Categoría: Salud Laboral

  • Stress laboral, un fenómeno de las organizaciones tóxicas

    Es lunes… pero, no tengo deseos de ir a trabajar. Mis compañeros no gestionan correctamente sus tareas y desaniman a todos. Mi jefe llego de nuevo con ese humor de…

    14-10-2008 – De nuevo es lunes y no tengo ganas de ir a trabajar… Cualquier similitud con al vida real, no precisamente es pura coincidencia.

    Muchas voces se han alzado, desde distintos sectores, sosteniendo que el stress se ha constituido en la enfermedad del siglo XXI. Una enfermedad crónica, que no solo afecta lo corporal, sino que puede desmoronar emocionalmente a una persona.

    El concepto de stress fue formulado por el Dr. Hans Selye a principios de siglo pasado y, lo definió como: «una respuesta no específica del organismo a toda demanda que se le haga.» Si dicha demanda es negativa, provoca en el sujeto una acción no positiva sobre su personalidad.

    En los ámbitos laborales, las actitudes de censura se han vuelto más frecuentes y se ha acuñado el concepto de stress laboral.
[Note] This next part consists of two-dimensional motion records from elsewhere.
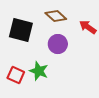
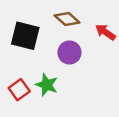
red square: (16, 75) -> (19, 90), turned 30

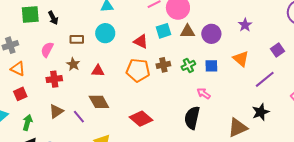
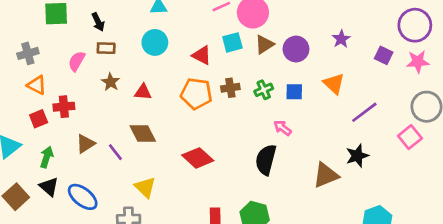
black arrow: (53, 18) -> (98, 22), moved
brown triangle: (188, 31) -> (264, 44), turned -35
brown rectangle: (77, 39) -> (106, 48), moved
purple square: (278, 50) -> (384, 55), moved, turned -32
red cross: (54, 79) -> (64, 107), moved

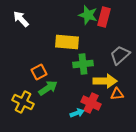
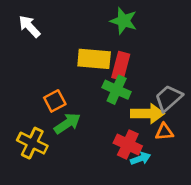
red rectangle: (104, 17) -> (121, 66), moved
gray trapezoid: (120, 55) -> (169, 98), moved
green cross: (83, 64) -> (117, 90), turned 30
cyan arrow: (77, 113) -> (140, 159), moved

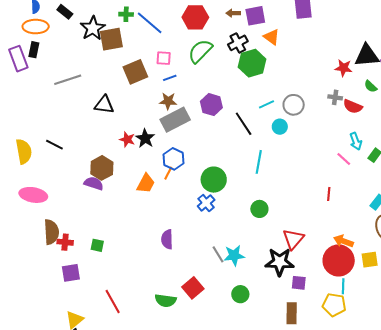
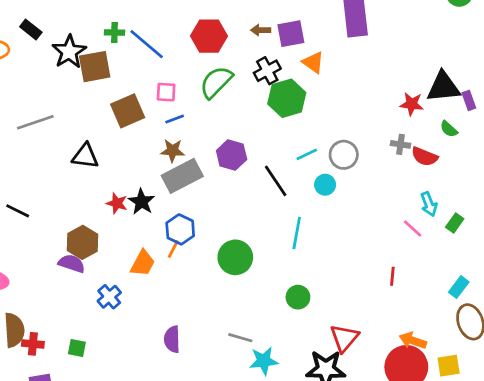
blue cross: (206, 203) -> (109, 297), moved
gray line: (218, 254) -> (240, 338), moved, turned -42

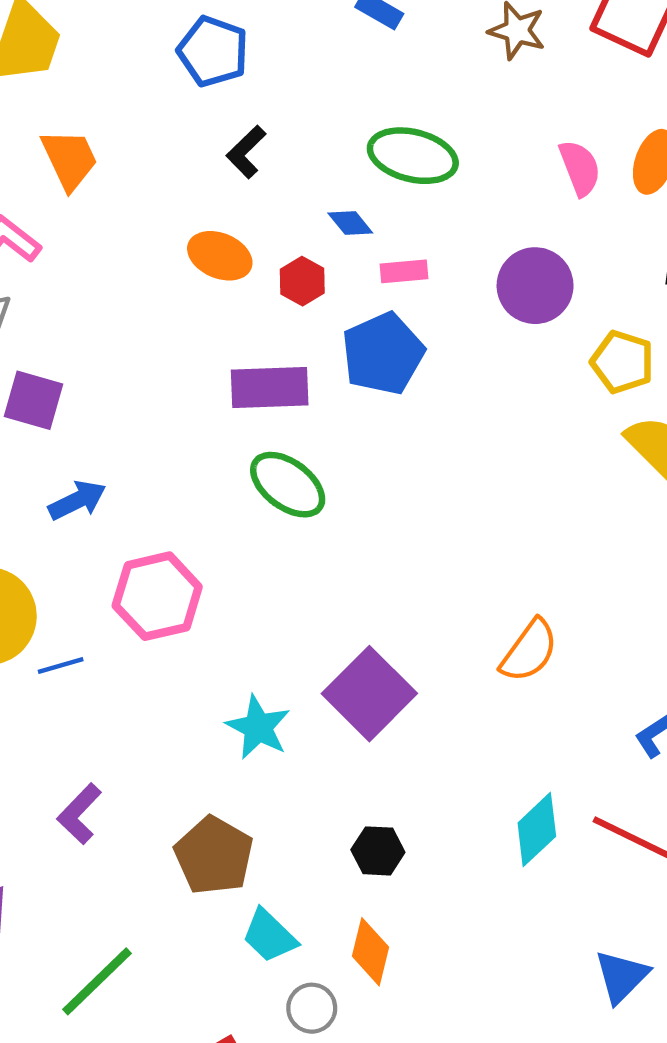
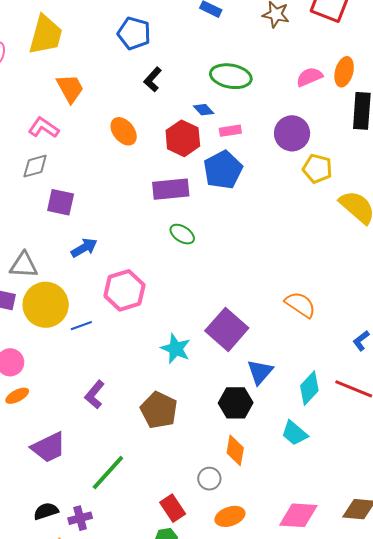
pink semicircle: (580, 168) -> (309, 77), turned -88
orange ellipse: (220, 256) -> (124, 131), moved, turned 32
red hexagon: (302, 281) -> (183, 138), size x1.6
yellow pentagon: (622, 362) -> (317, 169), moved
green ellipse: (288, 485) -> (182, 234), size x0.7
orange semicircle: (529, 651) -> (300, 305), turned -88
black hexagon: (378, 851) -> (236, 403), size x1.4
cyan trapezoid: (269, 936) -> (295, 433), moved
blue triangle: (622, 976) -> (260, 372), moved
El mismo se produce cuando existe un corrimiento perceptivo, por parte del sujeto-empleado, entre las demandas organizacionales y las capacidades propias o corporativas para llevarlas a cabo. Apliquemos un ejemplo: Si un operario es contratado para operar un torno computarizado y luego es destinado a la sección de depósito, como consecuencia de una alteración en la cadena de producción, allí se estará gestando una situación de tensión organizacional que terminara resintiendo la relación y provocando stress.

    Según la Organización Internacional del Trabajo, las problemáticas que generan el stress laboral son un peligro para las economías de los países industrializados y en vías de desarrollo. Resiente la productividad al afectar la salud física y mental de trabajadores.

    Pero…

    ¿Cómo surge el stress laboral?

    Generalmente es una de las características de las organizaciones tóxicas. Son tóxicas para sus miembros, aquellas organizaciones poco efectivas que no cuentan con resultado satisfactorios. Allí, los empleados desarrollan sus funciones bajo estados de tensión permanente, sin objetivos claros ni procesos definidos, con constantes presiones y malos tratos. Como consecuencia de ello, no se desarrollan redes vinculares con los pares y se facilita un clima organizacional destructivo.

    El profesor Peter J. Frost, de la Harvard Business School, sostiene que un medio tóxico «es el resultado tanto de las prácticas de una empresa como de las actitudes y acciones emocionalmente insensibles de sus gerentes. Una situación así le resta vitalidad a los trabajadores y a la organización y contribuye a una disminución de la productividad individual.»

    Los malos tratos, la falta de pericia técnica y humana de muchos responsables y una actitud de desprecio sobre el capital humano, generaran una necesaria disminución emocional en los trabajadores al volver casi inaplicable el natural proceso de resiliencia con la que cuentan los seres humanos. El miedo y la intimidación se convierten así en moneda de cambio habitual.

    Algunas características que favorecen la aparición de organizaciones tóxicas:

    1. Una exacerbada presencia de interacción face to face, puede hacer que se resienta la relación.

    2. Un gran numero de personas con intereses contrapuestos y que no comparten las políticas organizacionales.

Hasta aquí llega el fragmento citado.